Scott Niedermayer still laughs about a giveaway he had committed in his own zone moments before the goal. However all the highlights of that goal begin with Niedermayer skating the puck out of Canada’s zone, the mistake erased from Canadian memory much like the Dale Hawerchuk hook that enabled Mario Lemieux’s Canada Cup winning goal in 1987 never gets talked about. Niedermayer and Weber had been on the ice for Zach Parise’s tying goal, a score steeped in drama with goalie Ryan Miller pulled and 24.4 seconds remaining in the third period. Fast forward to the 7:30 mark of the first overtime period: Niedermayer walks the puck out of his own zone. He makes a routine head-man pass to Crosby at the Canadian blueline, and as Crosby takes flight, Weber peels to his left and goes for a change.

Doughty jumps over the boards.

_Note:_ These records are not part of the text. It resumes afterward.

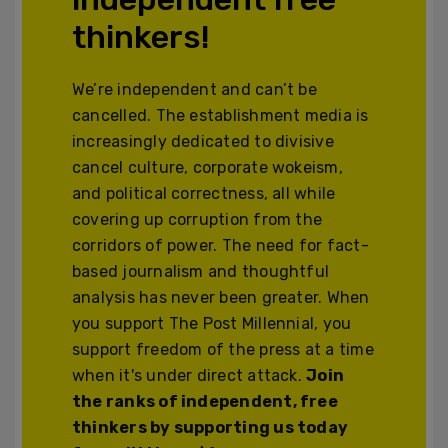
thinkers!
We’re independent and can’t be
cancelled. The establishment media is
increasingly dedicated to divisive
cancel culture, corporate wokeism,
and political correctness, all while
covering up corruption from the
corridors of power. The need for fact-
based journalism and thoughtful
analysis has never been greater. When
you support The Post Millennial, you
support freedom of the press at a time
when it's under direct attack.
Join
the ranks of independent, free
thinkers by supporting us today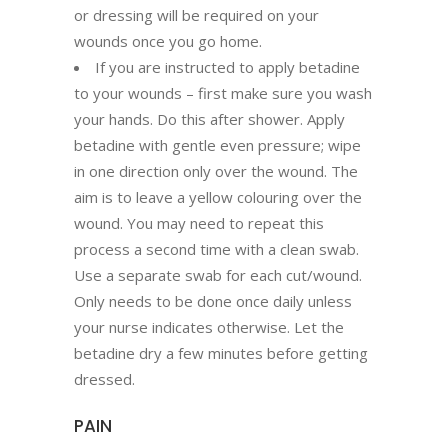
or dressing will be required on your
wounds once you go home.
If you are instructed to apply betadine
to your wounds – first make sure you wash
your hands. Do this after shower. Apply
betadine with gentle even pressure; wipe
in one direction only over the wound. The
aim is to leave a yellow colouring over the
wound. You may need to repeat this
process a second time with a clean swab.
Use a separate swab for each cut/wound.
Only needs to be done once daily unless
your nurse indicates otherwise. Let the
betadine dry a few minutes before getting
dressed.
PAIN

He catches up with the play just as Crosby fumbles the puck into the skates of referee Dan O’Halloran, slipping into position on the right point. Unbeknownst to everyone at that moment, The Golden Goal is unfolding. “I was coming down the right point, coming in backdoor,” Doughty says. “If Sid shot it off the back pad I’d try to get the rebound. I saw it (go in) right away. Me and Niedermayer were both down pretty low actually, and we were the only two defencemen on the ice. We, like, tried to be the first guys to get to Sid.”

As he watched it unfold from his spot in Canada’s crease, Roberto Luongo wasn’t expecting much from the play. “Iggy had it on the half wall, and it was kind of a dead play,” Luongo says. “All of the sudden it squirts out. Sid wasn’t at the best angle to take a shot, but the way he shot it with a quick release… It didn’t develop as a great scoring chance, but you get surprised.”

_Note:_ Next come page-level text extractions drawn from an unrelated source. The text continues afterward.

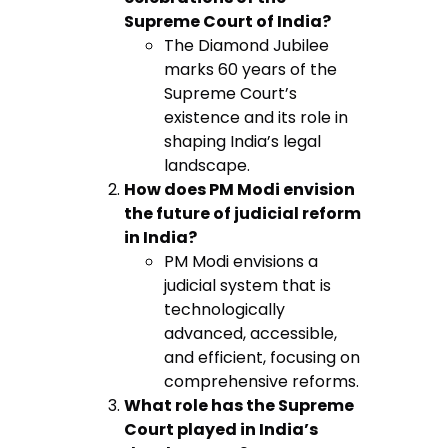
Supreme Court of India?
The Diamond Jubilee
marks 60 years of the
Supreme Court’s
existence and its role in
shaping India’s legal
landscape.
How does PM Modi envision
the future of judicial reform
in India?
PM Modi envisions a
judicial system that is
technologically
advanced, accessible,
and efficient, focusing on
comprehensive reforms.
What role has the Supreme
Court played in India’s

On the tape, you can clearly hear Crosby yell for the pass: “Iggy!” Iginla slips the puck to Crosby, who approaches Miller at a sharp angle. The kind of angle one doesn’t often shoot from. But Crosby’s release could be measured in shutter speed, and Miller’s stick is not flush to the ice.  “Then,” Luongo says, “it’s over. Like that.”

The game ends, but the experience of having played it—and won—lasts forever. Luongo spoke recently of being impervious to pressure, having performed under the blazing spotlight of an Olympic tournament in his NHL home.  Doughty, too, carries the experience of that game through his career, like a security blanket. “I used that experience of the gold-medal game throughout the whole playoff experience when we won the Cup,” he says. “I wasn’t nervous at all—ever,” he said. “We went into many OT games, it didn’t phase me. It was just fun…. Didn’t feel the pressure.

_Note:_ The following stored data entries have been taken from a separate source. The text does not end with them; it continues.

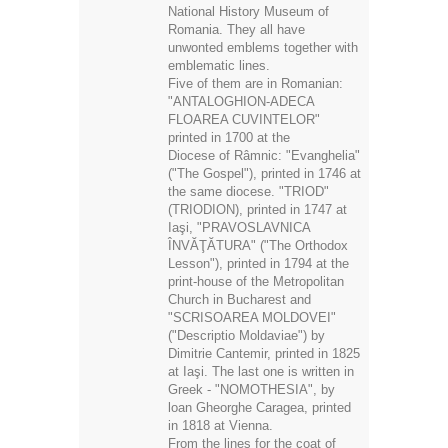
Romania. They all have
unwonted emblems together with
emblematic lines.
Five of them are in Romanian:
"ANTALOGHION-ADECA
FLOAREA CUVINTELOR"
printed in 1700 at the
Diocese of Râmnic: "Evanghelia"
("The Gospel"), printed in 1746 at
the same diocese. "TRIOD"
(TRIODION), printed in 1747 at
Iaşi, "PRAVOSLAVNICA
ÎNVĂŢĂTURA" ("The Orthodox
Lesson"), printed in 1794 at the
print-house of the Metropolitan
Church in Bucharest and
"SCRISOAREA MOLDOVEI"
("Descriptio Moldaviae") by
Dimitrie Cantemir, printed in 1825
at Iaşi. The last one is written in
Greek - "NOMOTHESIA", by
loan Gheorghe Caragea, printed
in 1818 at Vienna.
From the lines for the coat of
arms of the country, and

Doughty will settle in at Sochi, now a veteran leader on Team Canada with no Niedermayer, Chris Pronger or Dan Boyle to lean on. Where once he studied every Niedermayer shift from the Canadian—or L.A. Kings—bench, now players like Alex Pietrangelo, Marc-Edouard Vlasic and P.K. Subban will be the ones whose hearts are beating a little faster, as they hop over the boards to replace a veteran. “I’m obviously not at the point that those three other guys were at… but I’m not a rookie on the team now,” Doughty allows. “I definitely have to use my experience, be a leader on that team. It’s a different time for me now.”

A different time. Hopefully, for Canada, the same result.